Paris - A downturn in France's livestock sector has put thousands of farms close to bankruptcy, the Government said on Friday, as it seeks to contain a crisis that has undermined a flagship pledge to improve the livelihood of livestock producers.

Farmers say a deteriorating international market, marked by a Russian food embargo, slowing Chinese demand and cheaper supply from other EU countries, has exposed longstanding pressures from business costs and retail consolidation in France.

Livestock accounts for about half of the 500 000 farms in France but generates only a third of 75 billion euros worth of annual output in the European Union's top agricultural economy. Income from farming also tends to lag those of the crop and wine-making sectors.

"Three crises - in beef, pork and dairy - have coincided," Agriculture Minister Stephane Le Foll said.

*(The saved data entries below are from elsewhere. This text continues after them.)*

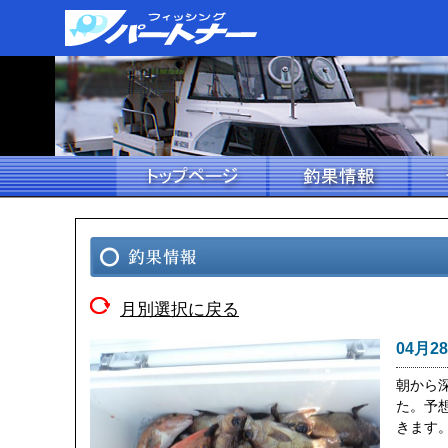
月別選択に戻る
04月2
朝から
た。予
きます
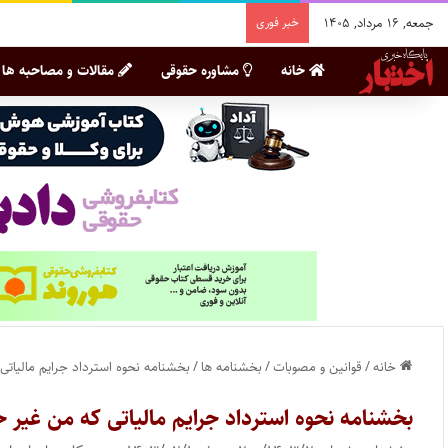
جمعه, ۱۶ مرداد, ۱۴۰۵
خبر فوری
خانه
مشاوره حقوقی
مقالات و مصاحبه ها
خانه
/
قوانین و مصوبات
/
بخشنامه ها
/
بخشنامه نحوه استرداد جرایم مالیات
بخشنامه نحوه استرداد جرایم مالیاتی که من غیر 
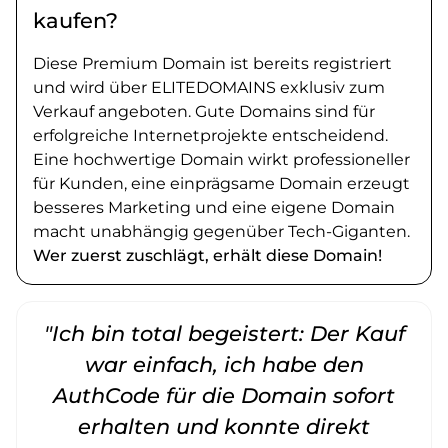
kaufen?
Diese Premium Domain ist bereits registriert
und wird über ELITEDOMAINS exklusiv zum
Verkauf angeboten. Gute Domains sind für
erfolgreiche Internetprojekte entscheidend.
Eine hochwertige Domain wirkt professioneller
für Kunden, eine einprägsame Domain erzeugt
besseres Marketing und eine eigene Domain
macht unabhängig gegenüber Tech-Giganten.
Wer zuerst zuschlägt, erhält diese Domain!
"Ich bin total begeistert: Der Kauf
war einfach, ich habe den
AuthCode für die Domain sofort
erhalten und konnte direkt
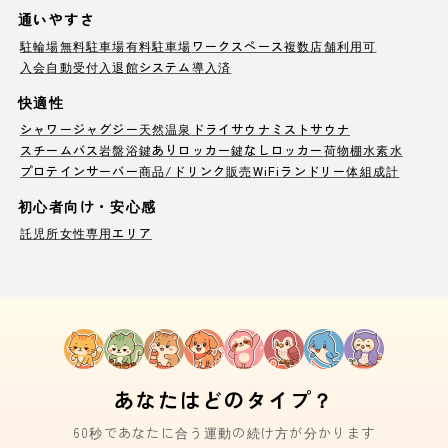
通いやすさ
駐輪場
無料駐車場
有料駐車場
ワークスペース
複数店舗利用可
入会自動受付
入退館システム導入済
快適性
シャワー
ジャグジー
天然温泉
ドライサウナ
ミストサウナ
スチームバス
岩盤浴
鍵ありロッカー
鍵なしロッカー
荷物棚
水素水
プロテインサーバー
商品/ドリンク販売
WiFi
ランドリー
体組成計
初心者向け・安心感
託児所
女性専用エリア
あなたはどのタイプ？
60秒であなたに合う運動の続け方が分かります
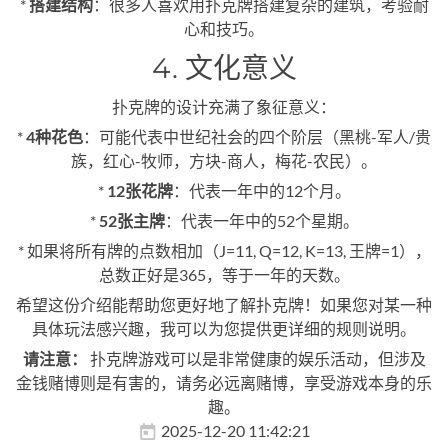
*
搭建结构
：很多人喜欢用扑克牌搭建复杂的建筑，考验耐
心和技巧。
4. 文化意义
扑克牌的设计充满了象征意义：
*
4种花色
：可能代表中世纪社会的四个阶层（黑桃-军人/贵
族，红心-牧师，方块-商人，梅花-农民）。
*
12张花牌
：代表一年中的12个月。
*
52张主牌
：代表一年中的52个星期。
* 如果将所有牌的点数相加（J=11, Q=12, K=13, 王牌=1），
总数正好是365，等于一年的天数。
希望这份介绍能帮助您更好地了解扑克牌！如果您对某一种
具体玩法感兴趣，我可以为您提供更详细的规则说明。
请注意：
扑克牌游戏可以是非常健康的娱乐活动，但涉及
金钱赌博则是有害的，请务必远离赌博，享受游戏本身的乐
趣。
2025-12-20 11:42:21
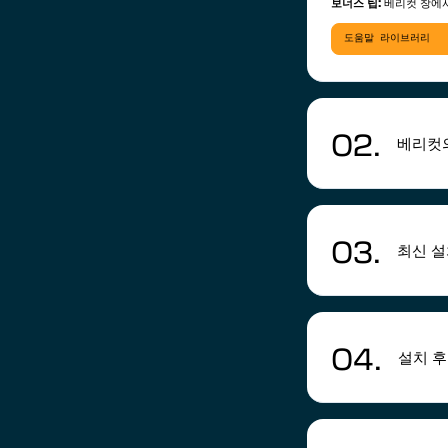
보너스 팁:
베리컷 창에서
도움말 라이브러리
02.
베리컷의
03.
최신 설
04.
설치 후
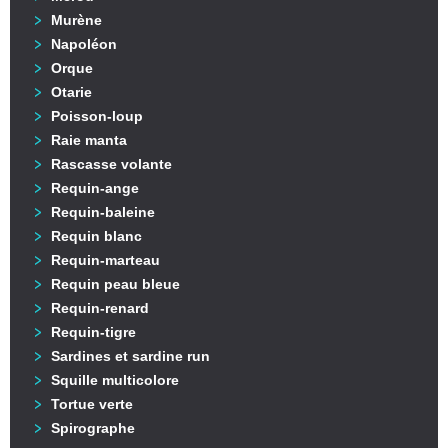
Murène
Napoléon
Orque
Otarie
Poisson-loup
Raie manta
Rascasse volante
Requin-ange
Requin-baleine
Requin blanc
Requin-marteau
Requin peau bleue
Requin-renard
Requin-tigre
Sardines et sardine run
Squille multicolore
Tortue verte
Spirographe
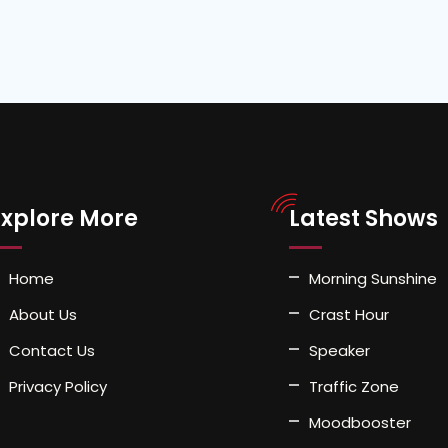
Explore More
Latest Shows
Home
Morning Sunshine
About Us
Crast Hour
Contact Us
Speaker
Privacy Policy
Traffic Zone
Moodbooster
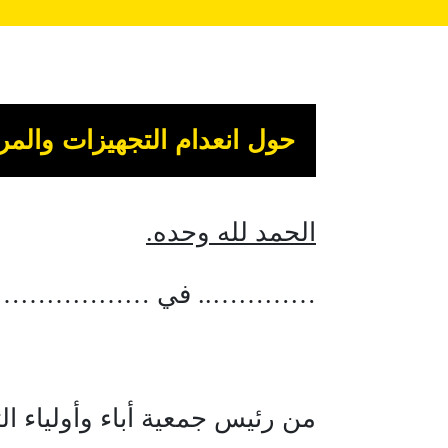
حول انعدام التجهيزات والمر
الحمد لله وحده.
………….. في ………………
من رئيس جمعية أباء وأولياء الت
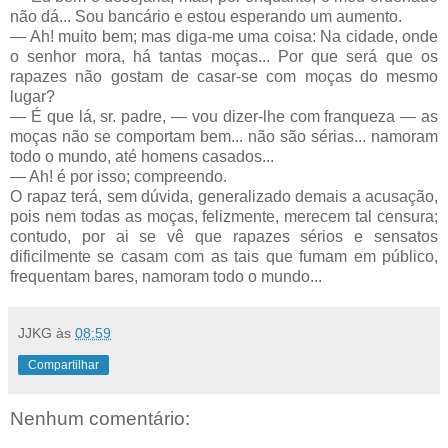
não dá... Sou bancário e estou esperando um aumento.
— Ah! muito bem; mas diga-me uma coisa: Na cidade, onde
o senhor mora, há tantas moças... Por que será que os
rapazes não gostam de casar-se com moças do mesmo
lugar?
— É que lá, sr. padre, — vou dizer-lhe com franqueza — as
moças não se comportam bem... não são sérias... namoram
todo o mundo, até homens casados...
— Ah! é por isso; compreendo.
O rapaz terá, sem dúvida, generalizado demais a acusação,
pois nem todas as moças, felizmente, merecem tal censura;
contudo, por ai se vê que rapazes sérios e sensatos
dificilmente se casam com as tais que fumam em público,
frequentam bares, namoram todo o mundo...
JJKG
às
08:59
Compartilhar
Nenhum comentário:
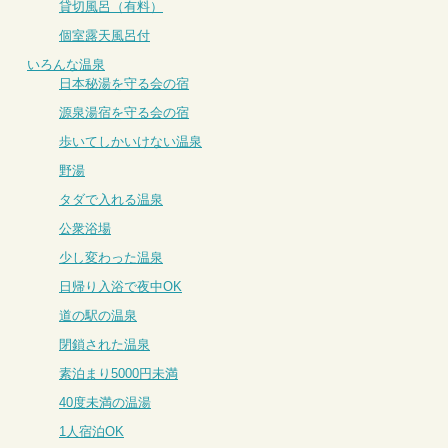
貸切風呂（有料）
個室露天風呂付
いろんな温泉
日本秘湯を守る会の宿
源泉湯宿を守る会の宿
歩いてしかいけない温泉
野湯
タダで入れる温泉
公衆浴場
少し変わった温泉
日帰り入浴で夜中OK
道の駅の温泉
閉鎖された温泉
素泊まり5000円未満
40度未満の温湯
1人宿泊OK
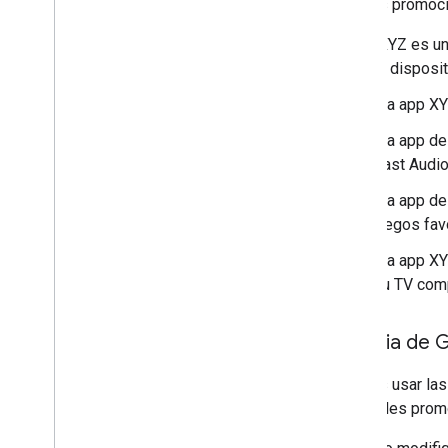
Puedes promocio
"XYZ es un
tu disposit
"La app XY
"La app de
Cast Audio
"La app de
juegos fav
"La app XY
su TV comp
Insignia de 
Puedes usar las 
materiales promo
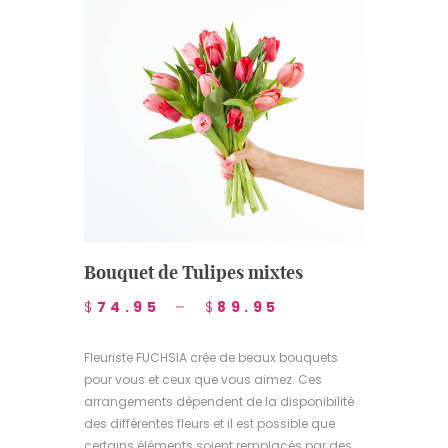
Bouquet de Tulipes mixtes
$
74.95
–
$
89.95
Fleuriste FUCHSIA crée de beaux bouquets
pour vous et ceux que vous aimez. Ces
arrangements dépendent de la disponibilité
des différentes fleurs et il est possible que
certains éléments soient remplacés par des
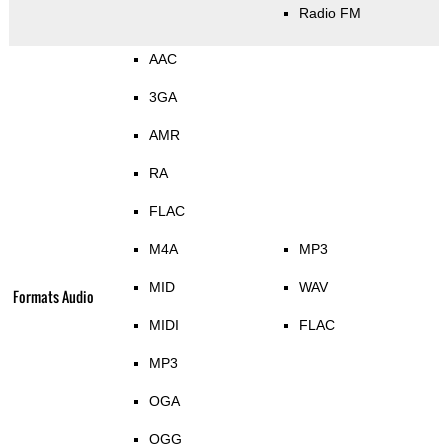
Radio FM
AAC
3GA
AMR
RA
FLAC
M4A
MP3
MID
WAV
Formats Audio
MIDI
FLAC
MP3
OGA
OGG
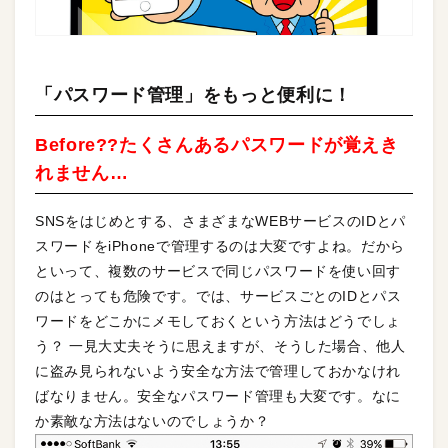
「パスワード管理」をもっと便利に！
Before??たくさんあるパスワードが覚えき
れません…
SNSをはじめとする、さまざまなWEBサービスのIDとパ
スワードをiPhoneで管理するのは大変ですよね。だから
といって、複数のサービスで同じパスワードを使い回す
のはとっても危険です。では、サービスごとのIDとパス
ワードをどこかにメモしておくという方法はどうでしょ
う？ 一見大丈夫そうに思えますが、そうした場合、他人
に盗み見られないよう安全な方法で管理しておかなけれ
ばなりません。安全なパスワード管理も大変です。なに
か素敵な方法はないのでしょうか？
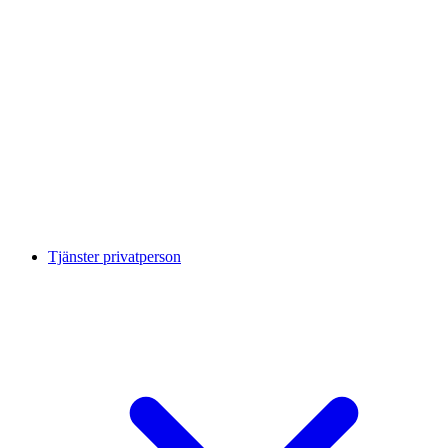
Tjänster privatperson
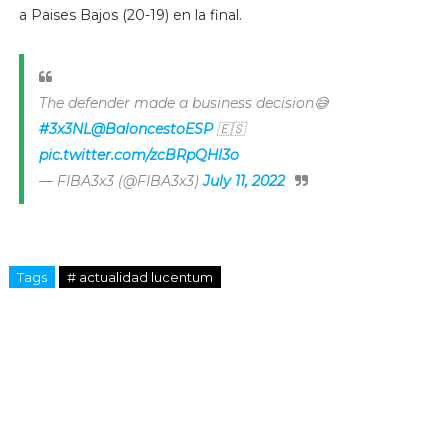
a Paises Bajos (20-19) en la final.
The defender made a business decision😅
#3x3NL
@BaloncestoESP
🇪🇸
pic.twitter.com/zcBRpQHl3o
— FIBA3x3 (@FIBA3x3)
July 11, 2022
Tags
# actualidad lucentum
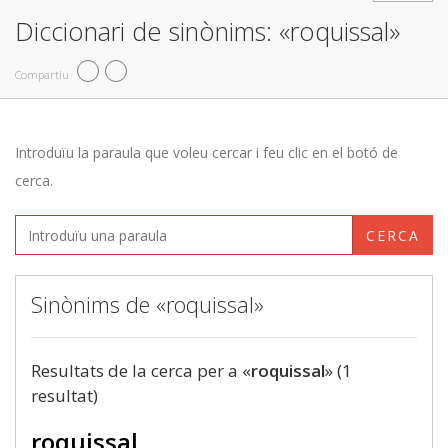
Diccionari de sinònims: «roquissal»
Compartiu
Introduïu la paraula que voleu cercar i feu clic en el botó de
cerca.
CERCA
Sinònims de «roquissal»
Resultats de la cerca per a «
roquissal
» (1
resultat)
roquissal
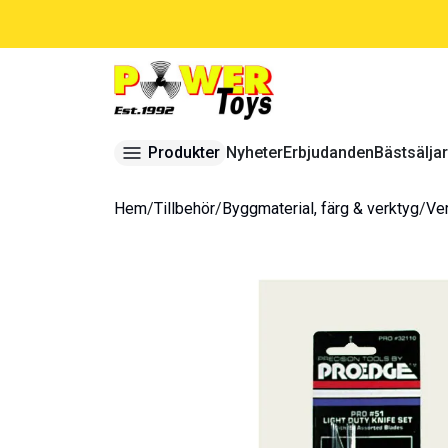
Produkter
Nyheter
Erbjudanden
Bästsälja
Hem
/
Tillbehör
/
Byggmaterial, färg & verktyg
/
Ve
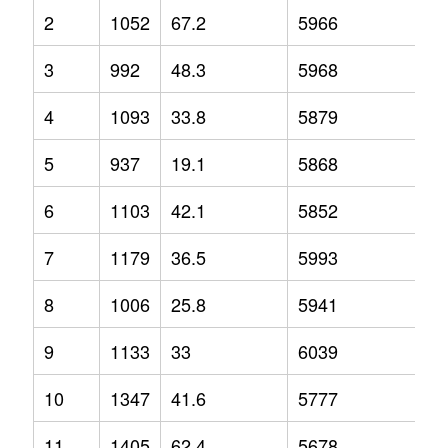
2
1052
67.2
5966
13
3
992
48.3
5968
8.
4
1093
33.8
5879
6.
5
937
19.1
5868
7.
6
1103
42.1
5852
7.
7
1179
36.5
5993
6.
8
1006
25.8
5941
1.
9
1133
33
6039
5
10
1347
41.6
5777
0.
11
1405
62.4
5678
-4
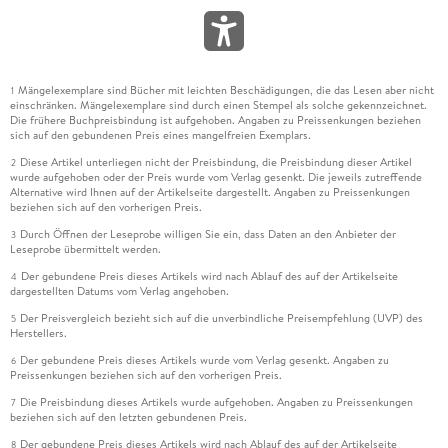
Mängelexemplare sind Bücher mit leichten Beschädigungen, die das Lesen aber nicht
1
einschränken. Mängelexemplare sind durch einen Stempel als solche gekennzeichnet.
Die frühere Buchpreisbindung ist aufgehoben. Angaben zu Preissenkungen beziehen
sich auf den gebundenen Preis eines mangelfreien Exemplars.
Diese Artikel unterliegen nicht der Preisbindung, die Preisbindung dieser Artikel
2
wurde aufgehoben oder der Preis wurde vom Verlag gesenkt. Die jeweils zutreffende
Alternative wird Ihnen auf der Artikelseite dargestellt. Angaben zu Preissenkungen
beziehen sich auf den vorherigen Preis.
Durch Öffnen der Leseprobe willigen Sie ein, dass Daten an den Anbieter der
3
Leseprobe übermittelt werden.
Der gebundene Preis dieses Artikels wird nach Ablauf des auf der Artikelseite
4
dargestellten Datums vom Verlag angehoben.
Der Preisvergleich bezieht sich auf die unverbindliche Preisempfehlung (UVP) des
5
Herstellers.
Der gebundene Preis dieses Artikels wurde vom Verlag gesenkt. Angaben zu
6
Preissenkungen beziehen sich auf den vorherigen Preis.
Die Preisbindung dieses Artikels wurde aufgehoben. Angaben zu Preissenkungen
7
beziehen sich auf den letzten gebundenen Preis.
Der gebundene Preis dieses Artikels wird nach Ablauf des auf der Artikelseite
8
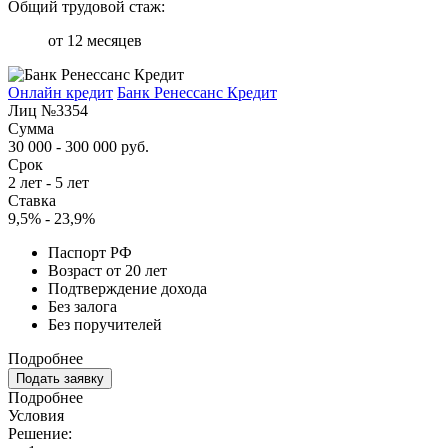
Общий трудовой стаж:
от 12 месяцев
Онлайн кредит
Банк Ренессанс Кредит
Лиц №3354
Сумма
30 000 - 300 000 руб.
Срок
2 лет - 5 лет
Ставка
9,5% - 23,9%
Паспорт РФ
Возраст от 20 лет
Подтверждение дохода
Без залога
Без поручителей
Подробнее
Подать заявку
Подробнее
Условия
Решение:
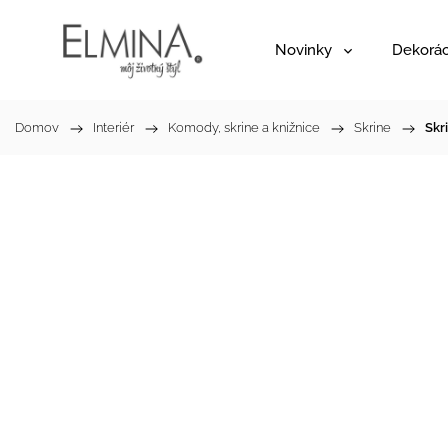
Novinky
Dekorác
Domov
/
Interiér
/
Komody, skrine a knižnice
/
Skrine
/
Skr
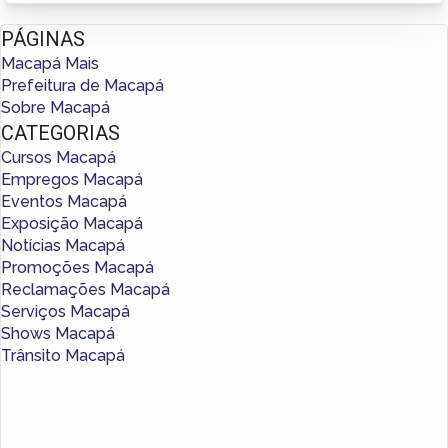
PÁGINAS
Macapá Mais
Prefeitura de Macapá
Sobre Macapá
CATEGORIAS
Cursos Macapá
Empregos Macapá
Eventos Macapá
Exposição Macapá
Notícias Macapá
Promoções Macapá
Reclamações Macapá
Serviços Macapá
Shows Macapá
Trânsito Macapá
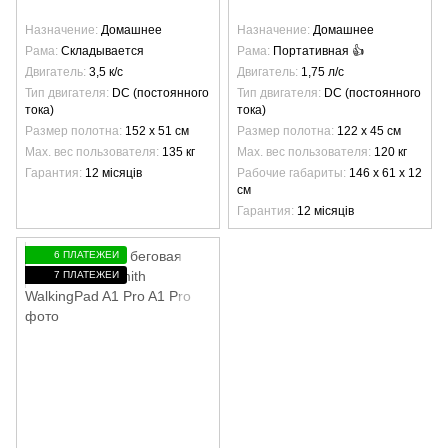
Назначение
Домашнее
Назначение
Домашнее
Рама
Складывается
Рама
Портативная 👍
Двигатель
3,5 к/с
Двигатель
1,75 л/с
Тип двигателя
DC (постоянного
Тип двигателя
DC (постоянного
тока)
тока)
Размер полотна
152 х 51 см
Размер полотна
122 х 45 см
Max. вес пользователя
135 кг
Max. вес пользователя
120 кг
Гарантия
12 місяців
Рабочие габариты
146 х 61 х 12
см
Гарантия
12 місяців
6 ПЛАТЕЖЕЙ
7 ПЛАТЕЖЕЙ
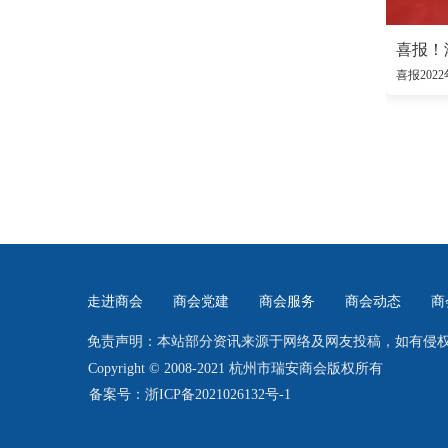
走进商会
商会党建
商会服务
商会动态
商
免责声明：本站部分资讯来源于网络及网友投稿，如有侵
Copyright © 2008-2021 杭州市瑞安商会版权所有
备案号：浙ICP备2021026132号-1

"According to our figures nearly 10% of livestock farms, meaning between 22 000 and 22 500 farms, are on the verge of going bankrupt," he told daily Le Parisien.

France promoted livestock farming in a reform of the EU's Common Agricultural Policy for the 2014-2020 period, steering some subsidies towards smaller, livestock-oriented farms and away from larger crop-based ones.

But farmers' groups say this pales in comparison with losses and debts accumulated over a number of years.

France's main farmers' union, the FNSEA, has called for a billion euro plan to reduce debt and revive investment in livestock agriculture.

"Europe has prevented a Grexit, how can we now prevent an 'Agrixit'?," it said on its Twitter account on Thursday.

The French beef sector has suffered years of low prices and revenue, partly due to falling domestic consumption, and it could face another headache as financial turmoil in Greece threatens one of its main export markets.

Global dairy prices have plunged from record highs at the start of 2014, with the Russian embargo and de-stocking by Chinese buyers coinciding with this year's abolition of production caps in the EU.

France's Socialist government has tried to address farmers' complaints of unfair prices in the retail sector by getting food processors and supermarkets to agree last month to raise prices paid to farms.

Conservative politicians, for whom farmers are traditional constituents although they are now increasingly drifting towards the far-right National Front party, have taken up the issue, with the opposition-controlled Senate organising a special debate on farming this week.